SpaGBOL: Spatial-Graph-Based Orientated Localisation

Tavis Shore,Oscar Mendez,Simon Hadfield
2024-09-24
Abstract:Cross-View Geo-Localisation within urban regions is challenging in part due to the lack of geo-spatial structuring within current datasets and techniques. We propose utilising graph representations to model sequences of local observations and the connectivity of the target location. Modelling as a graph enables generating previously unseen sequences by sampling with new parameter configurations. To leverage this newly available information, we propose a GNN-based architecture, producing spatially strong embeddings and improving discriminability over isolated image embeddings. We outline SpaGBOL, introducing three novel contributions. 1) The first graph-structured dataset for Cross-View Geo-Localisation, containing multiple streetview images per node to improve generalisation. 2) Introducing GNNs to the problem, we develop the first system that exploits the correlation between node proximity and feature similarity. 3) Leveraging the unique properties of the graph representation - we demonstrate a novel retrieval filtering approach based on neighbourhood bearings. SpaGBOL achieves state-of-the-art accuracies on the unseen test graph - with relative Top-1 retrieval improvements on previous techniques of 11%, and 50% when filtering with Bearing Vector Matching on the SpaGBOL dataset.

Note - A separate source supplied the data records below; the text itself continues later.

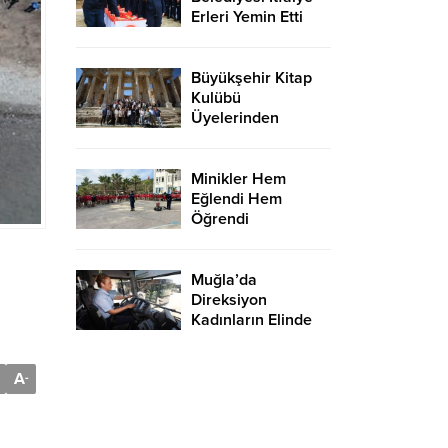
Erleri Yemin Etti
Büyükşehir Kitap
Kulübü
Üyelerinden
Celsus
Kütüphanesi’ne
Ziyaret
Minikler Hem
Eğlendi Hem
Öğrendi
Muğla’da
Direksiyon
Kadınların Elinde
A
-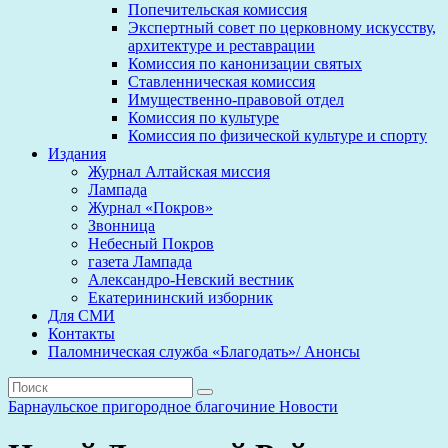
Попечительская комиссия
Экспертный совет по церковному искусству,
архитектуре и реставрации
Комиссия по канонизации святых
Ставленническая комиссия
Имущественно-правовой отдел
Комиссия по культуре
Комиссия по физической культуре и спорту
Издания
Журнал Алтайская миссия
Лампада
Журнал «Покров»
Звонница
Небесный Покров
газета Лампада
Александро-Невский вестник
Екатерининский изборник
Для СМИ
Контакты
Паломническая служба «Благодать»/ Анонсы
Барнаульское пригородное благочиние
Новости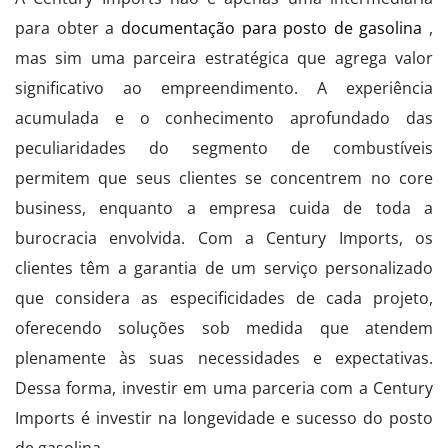
para obter a
documentação para posto de gasolina
,
mas sim uma parceira estratégica que agrega valor
significativo ao empreendimento. A experiência
acumulada e o conhecimento aprofundado das
peculiaridades do segmento de combustíveis
permitem que seus clientes se concentrem no core
business, enquanto a empresa cuida de toda a
burocracia envolvida. Com a Century Imports, os
clientes têm a garantia de um serviço personalizado
que considera as especificidades de cada projeto,
oferecendo soluções sob medida que atendem
plenamente às suas necessidades e expectativas.
Dessa forma, investir em uma parceria com a Century
Imports é investir na longevidade e sucesso do posto
de gasolina.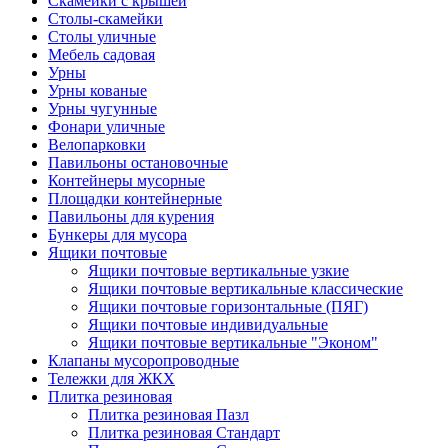
Скамейки с крышей
Столы-скамейки
Столы уличные
Мебель садовая
Урны
Урны кованые
Урны чугунные
Фонари уличные
Велопарковки
Павильоны остановочные
Контейнеры мусорные
Площадки контейнерные
Павильоны для курения
Бункеры для мусора
Ящики почтовые
Ящики почтовые вертикальные узкие
Ящики почтовые вертикальные классические
Ящики почтовые горизонтальные (ПЯГ)
Ящики почтовые индивидуальные
Ящики почтовые вертикальные "Эконом"
Клапаны мусоропроводные
Тележки для ЖКХ
Плитка резиновая
Плитка резиновая Пазл
Плитка резиновая Стандарт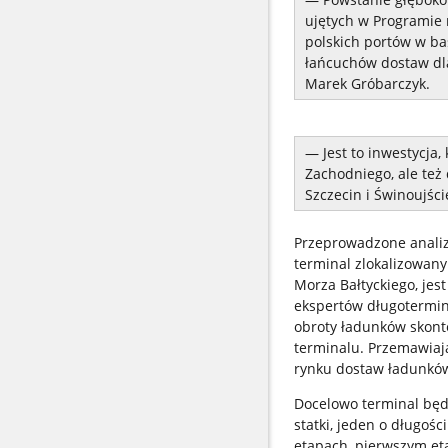
ujętych w Programie 
polskich portów w ba
łańcuchów dostaw dl
Marek Gróbarczyk.
— Jest to inwestycja,
Zachodniego, ale też
Szczecin i Świnoujści
Przeprowadzone analiz
terminal zlokalizowan
Morza Bałtyckiego, jes
ekspertów długotermi
obroty ładunków skont
terminalu. Przemawiaj
rynku dostaw ładunkó
Docelowo terminal będ
statki, jeden o długoś
etapach, pierwszym et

Computer Vision and Pattern Recognition
What problem does this paper attempt to address?
The paper attempts to address the problem of Cross-View Geo-Localisation (CVGL) in urban areas. Specifically, existing CVGL techniques mainly rely on sparse street view-satellite image pairs and ignore the structural relationships between geographic locations. This leads to poor performance when dealing with partially overlapping or new sequences that combine multiple existing sequences. Additionally, existing datasets and techniques lack geospatial structure, limiting their feasibility in real-world applications. To address these issues, the authors propose the following key points: 1. **Utilizing graph structure to represent data**: By organizing image data into a graph network, it is possible to better model the connectivity of sequences of local observations and target locations. The graph structure makes it possible to generate new unseen sequences and leverage spatial relationships between nodes to improve the robustness and distinctiveness of feature representations. 2. **Introducing Graph Neural Networks (GNN)**: A GNN-based architecture is developed to generate embedding vectors with strong spatial features, thereby enhancing the discriminative power of single image embeddings. 3. **Proposing a new retrieval filtering method**: Retrieval filtering based on Bearing Vector Matching (BVM) is introduced to further improve retrieval accuracy. 4. **Constructing a new dataset**: The SpaGBOL dataset is released, which is a multi-city graph structure dataset containing multiple street view images, aimed at improving the model's generalization ability under different time, weather, and lighting conditions. Through these innovations, the authors hope to push CVGL technology closer to practical applications, especially in dense urban areas where GNSS signal loss is common. Experimental results show that SpaGBOL improves the Top-1 retrieval accuracy on unseen test images by 11% compared to existing techniques, and the accuracy is further increased by 50% after using BVM filtering.